EXCERPTED RECORDS START

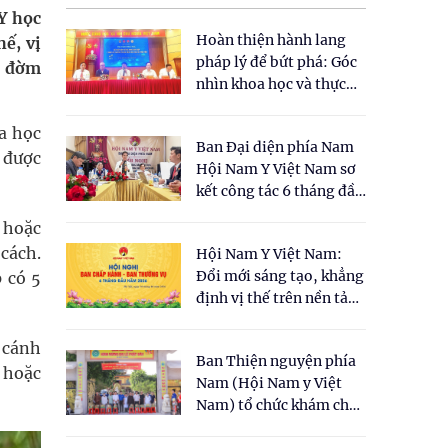
Y học
Hoàn thiện hành lang
ế, vị
pháp lý để bứt phá: Góc
u đờm
nhìn khoa học và thực
tiễn tại Tọa đàm " Đề
xuất một số nội dung
oa học
Ban Đại diện phía Nam
cho Luật Y dược cổ
 được
Hội Nam Y Việt Nam sơ
truyền Việt Nam"
kết công tác 6 tháng đầu
năm 2026
 hoặc
 cách.
Hội Nam Y Việt Nam:
Đổi mới sáng tạo, khẳng
 có 5
định vị thế trên nền tảng
y học cổ truyền và khoa
học hiện đại
 cánh
Ban Thiện nguyện phía
 hoặc
Nam (Hội Nam y Việt
Nam) tổ chức khám chữa
bệnh y học cổ truyền và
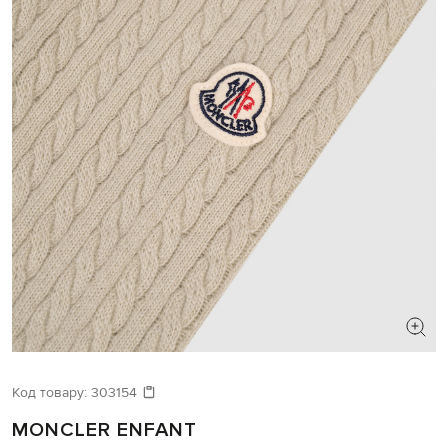
Код товару:
303154
MONCLER ENFANT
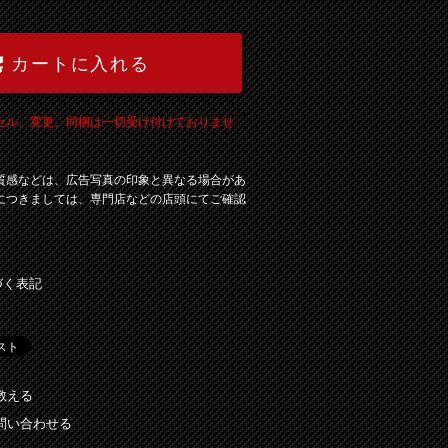
カートに入れる
セル、変更、同梱は一切受け付けておりませ
質感などは、広告写真の印象と異なる場合があ
につきましては、専門店などの店頭にてご確認
づく表記
教える
問い合わせる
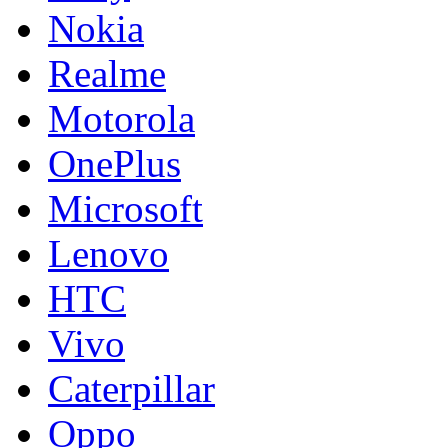
Nokia
Realme
Motorola
OnePlus
Microsoft
Lenovo
HTC
Vivo
Caterpillar
Oppo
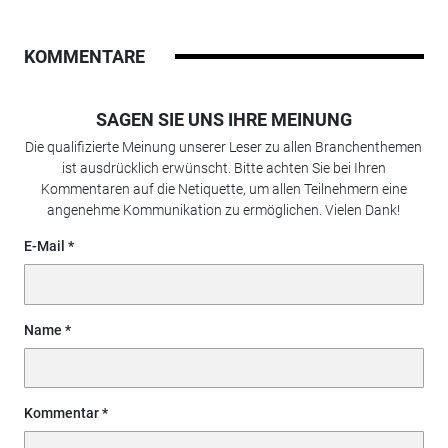
KOMMENTARE
SAGEN SIE UNS IHRE MEINUNG
Die qualifizierte Meinung unserer Leser zu allen Branchenthemen
ist ausdrücklich erwünscht. Bitte achten Sie bei Ihren
Kommentaren auf die Netiquette, um allen Teilnehmern eine
angenehme Kommunikation zu ermöglichen. Vielen Dank!
E-Mail
Name
Kommentar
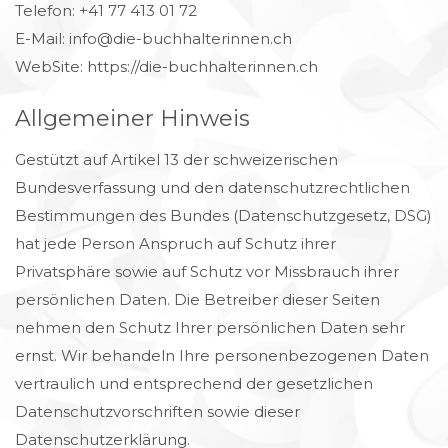
Telefon: +41 77 413 01 72
E-Mail: info@die-buchhalterinnen.ch
WebSite: https://die-buchhalterinnen.ch
Allgemeiner Hinweis
Gestützt auf Artikel 13 der schweizerischen
Bundesverfassung und den datenschutzrechtlichen
Bestimmungen des Bundes (Datenschutzgesetz, DSG
)
hat jede Person Anspruch auf Schutz ihrer
Privatsphäre sowie auf Schutz vor Missbrauch ihrer
persönlichen Daten. Die Betreiber dieser Seiten
nehmen den Schutz Ihrer persönlichen Daten sehr
ernst. Wir behandeln Ihre personenbezogenen Daten
vertraulich und entsprechend der gesetzlichen
Datenschutzvorschriften sowie dieser
Datenschutzerklärung.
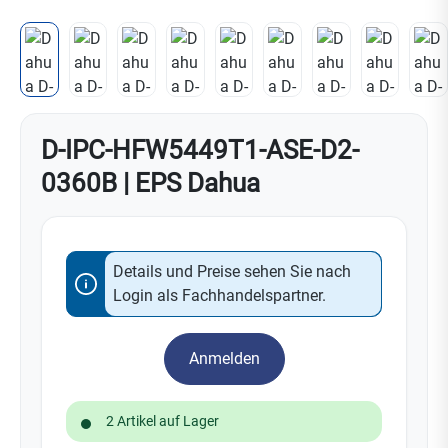
D-IPC-HFW5449T1-ASE-D2-
0360B | EPS Dahua
Details und Preise sehen Sie nach
Login als Fachhandelspartner.
Anmelden
2 Artikel auf Lager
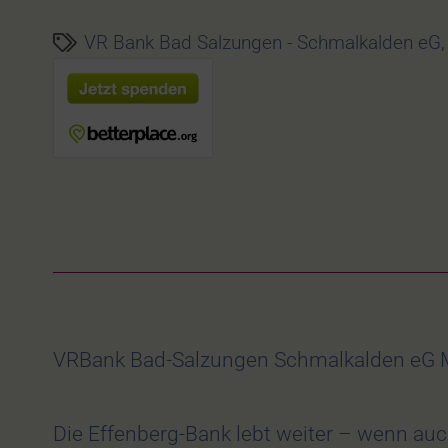
VR Bank Bad Salzungen - Schmalkalden eG
VRBank Bad-Salzungen Schmalkalden eG Ma
Die Effenberg-Bank lebt weiter – wenn au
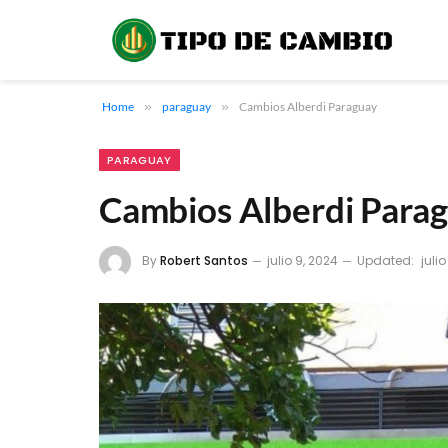
Home
»
paraguay
»
Cambios Alberdi Paraguay
PARAGUAY
Cambios Alberdi Para
By
Robert Santos
julio 9, 2024
Updated:
juli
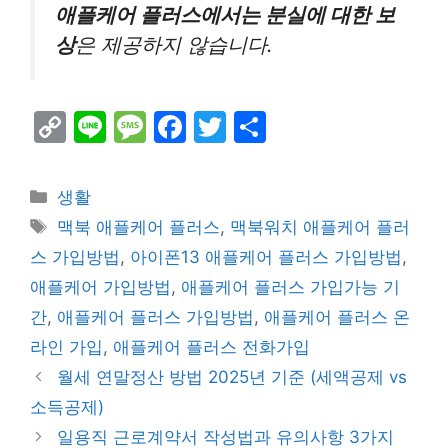
애플케어 플러스에서는 분실에 대한 보
상
은 제공하지 않습니다.
C
Li
M
F
T
S
o
n
e
a
w
h
p
e
s
c
itt
ar
Categories
생활
y
s
e
er
e
Tags
맥북 애플케어 플러스
,
맥북워치 애플케어 플러
Li
a
b
스 가입방법
,
아이폰13 애플케어 플러스 가입방법
,
n
g
o
애플케어 가입방법
,
애플케어 플러스 가입가능 기
k
e
o
간
,
애플케어 플러스 가입방법
,
애플케어 플러스 온
k
라인 가입
,
애플케어 플러스 전화가입
월세 연말정산 방법 2025년 기준 (세액공제 vs
소득공제)
일용직 근로계약서 작성법과 유의사항 3가지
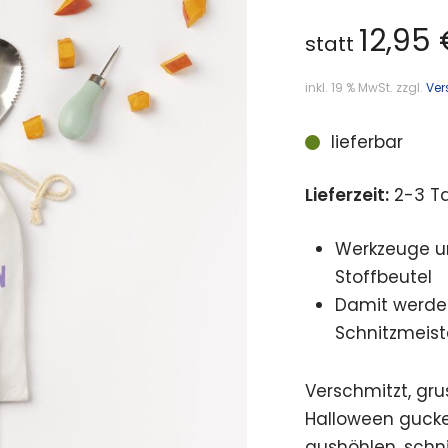
12,95
statt
inkl. 19 % MwSt.
zzgl.
Ver
lieferbar
Lieferzeit:
2-3 T
Werkzeuge un
Stoffbeutel
Damit werden
Schnitzmeist
Verschmitzt, gru
Halloween gucke
aushöhlen, schni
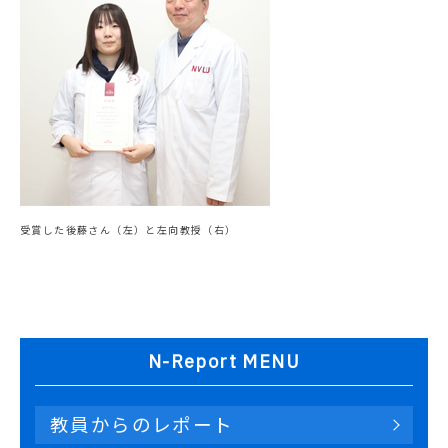
受賞した後藤さん（左）と左向教授（右）
N-Report MENU
教員からのレポート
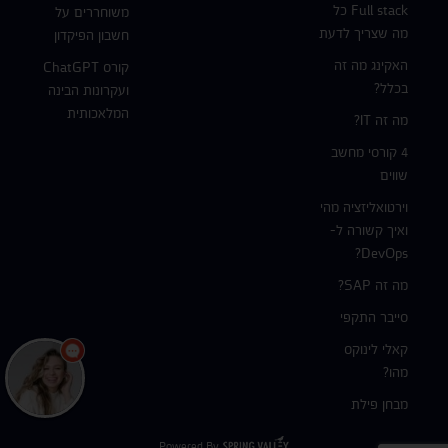
Full stack כל
משוחררים על
מה שצריך לדעת
חשבון הפיקדון
האקינג מה זה
קורס ChatGPT
בכלל?
ועקרונות הבינה
המלאכותית
מה זה IT?
4 קורסי מחשב
שווים
וירטואליזציה מהי
ואיך קשורה ל-
DevOps?
מה זה SAP?
סייבר התקפי
קאלי לינוקס
מהו?
מבחן פילת
Powered By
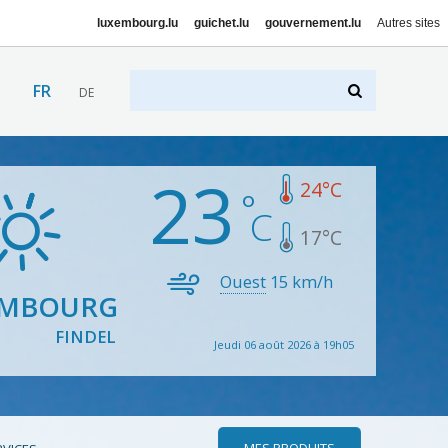
luxembourg.lu
guichet.lu
gouvernement.lu
Autres sites
FR
DE
23
24
°C
17
°C
Ouest
15
km/h
EMBOURG
FINDEL
Jeudi 06 août 2026 à 19h05
MES PRODUITS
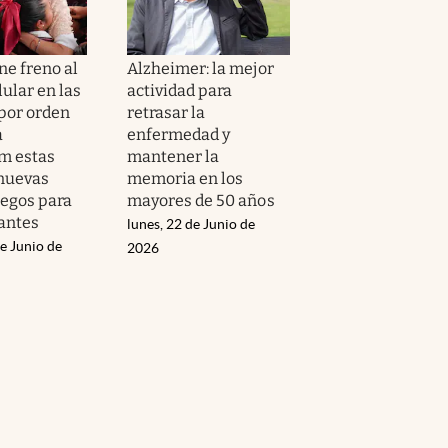
ne freno al
Alzheimer: la mejor
lular en las
actividad para
 por orden
retrasar la
a
enfermedad y
m estas
mantener la
 nuevas
memoria en los
uegos para
mayores de 50 años
iantes
lunes, 22 de Junio de
e Junio de
2026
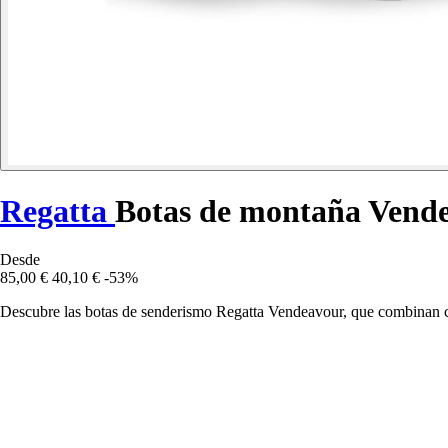
Regatta
Botas de montaña Vend
Desde
85,00 €
40,10 €
-53%
Descubre las botas de senderismo Regatta Vendeavour, que combinan com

EXCERPTED RECORDS END

=== REQUIREMENT ===
Output every entry above exactly as written, but omit the pictures.

=== TASK OUTPUT ===
Y học
Hoàn thiện hành lang
ế, vị
pháp lý để bứt phá: Góc
u đờm
nhìn khoa học và thực
tiễn tại Tọa đàm " Đề
xuất một số nội dung
oa học
Ban Đại diện phía Nam
cho Luật Y dược cổ
 được
Hội Nam Y Việt Nam sơ
truyền Việt Nam"
kết công tác 6 tháng đầu
năm 2026
 hoặc
 cách.
Hội Nam Y Việt Nam:
Đổi mới sáng tạo, khẳng
 có 5
định vị thế trên nền tảng
y học cổ truyền và khoa
học hiện đại
 cánh
Ban Thiện nguyện phía
 hoặc
Nam (Hội Nam y Việt
Nam) tổ chức khám chữa
bệnh y học cổ truyền và
Код товару:
303154
MONCLER ENFANT
カートに入れる
セル、変更、同梱は一切受け付けておりませ
質感などは、広告写真の印象と異なる場合があ
につきましては、専門店などの店頭にてご確認
づく表記
教える
問い合わせる
Nokia
Realme
Motorola
OnePlus
Microsoft
Lenovo
HTC
Vivo
Caterpillar
Oppo
KOMMENTARE
SAGEN SIE UNS IHRE MEINUNG
Die qualifizierte Meinung unserer Leser zu allen Branchenthemen
ist ausdrücklich erwünscht. Bitte achten Sie bei Ihren
Kommentaren auf die Netiquette, um allen Teilnehmern eine
angenehme Kommunikation zu ermöglichen. Vielen Dank!
E-Mail
Name
Kommentar
Telefon: +41 77 413 01 72
E-Mail: info@die-buchhalterinnen.ch
WebSite: https://die-buchhalterinnen.ch
Allgemeiner Hinweis
Gestützt auf Artikel 13 der schweizerischen
Bundesverfassung und den datenschutzrechtlichen
Bestimmungen des Bundes (Datenschutzgesetz, DSG
)
hat jede Person Anspruch auf Schutz ihrer
Privatsphäre sowie auf Schutz vor Missbrauch ihrer
persönlichen Daten. Die Betreiber dieser Seiten
nehmen den Schutz Ihrer persönlichen Daten sehr
ernst. Wir behandeln Ihre personenbezogenen Daten
vertraulich und entsprechend der gesetzlichen
Datenschutzvorschriften sowie dieser
Datenschutzerklärung.
D-IPC-HFW5449T1-ASE-D2-
0360B | EPS Dahua
Details und Preise sehen Sie nach
Login als Fachhandelspartner.
Anmelden
2 Artikel auf Lager
VR Bank Bad Salzungen - Schmalkalden eG
VRBank Bad-Salzungen Schmalkalden eG Ma
Die Effenberg-Bank lebt weiter – wenn au
Home
»
paraguay
»
Cambios Alberdi Paraguay
PARAGUAY
Cambios Alberdi Para
By
Robert Santos
julio 9, 2024
Updated:
juli
애플케어 플러스에서는 분실에 대한 보
상
은 제공하지 않습니다.
C
Li
M
F
T
S
o
n
e
a
w
h
p
e
s
c
itt
ar
Categories
생활
y
s
e
er
e
Tags
맥북 애플케어 플러스
,
맥북워치 애플케어 플러
Li
a
b
스 가입방법
,
아이폰13 애플케어 플러스 가입방법
,
n
g
o
애플케어 가입방법
,
애플케어 플러스 가입가능 기
k
e
o
간
,
애플케어 플러스 가입방법
,
애플케어 플러스 온
k
라인 가입
,
애플케어 플러스 전화가입
월세 연말정산 방법 2025년 기준 (세액공제 vs
소득공제)
일용직 근로계약서 작성법과 유의사항 3가지
12,95
statt
inkl. 19 % MwSt.
zzgl.
Ver
lieferbar
Lieferzeit:
2-3 T
Werkzeuge un
Stoffbeutel
Damit werden
Schnitzmeist
Verschmitzt, gru
Halloween gucke
aushöhlen, schni
受賞した後藤さん（左）と左向教授（右）
N-Report MENU
教員からのレポート
Full stack כל
משוחררים על
מה שצריך לדעת
חשבון הפיקדון
האקינג מה זה
קורס ChatGPT
בכלל?
ועקרונות הבינה
המלאכותית
מה זה IT?
4 קורסי מחשב
שווים
וירטואליזציה מהי
ואיך קשורה ל-
DevOps?
מה זה SAP?
סייבר התקפי
קאלי לינוקס
מהו?
מבחן פילת
Powered By
luxembourg.lu
guichet.lu
gouvernement.lu
Autres sites
FR
DE
23
24
°C
17
°C
Ouest
15
km/h
EMBOURG
FINDEL
Jeudi 06 août 2026 à 19h05
MES PRODUITS
ne freno al
Alzheimer: la mejor
lular en las
actividad para
 por orden
retrasar la
a
enfermedad y
m estas
mantener la
 nuevas
memoria en los
uegos para
mayores de 50 años
iantes
lunes, 22 de Junio de
e Junio de
2026
Regatta
Botas de montaña Vend
Desde
85,00 €
40,10 €
-53%
Descubre las botas de senderismo Regatta Vendeavour, que combinan com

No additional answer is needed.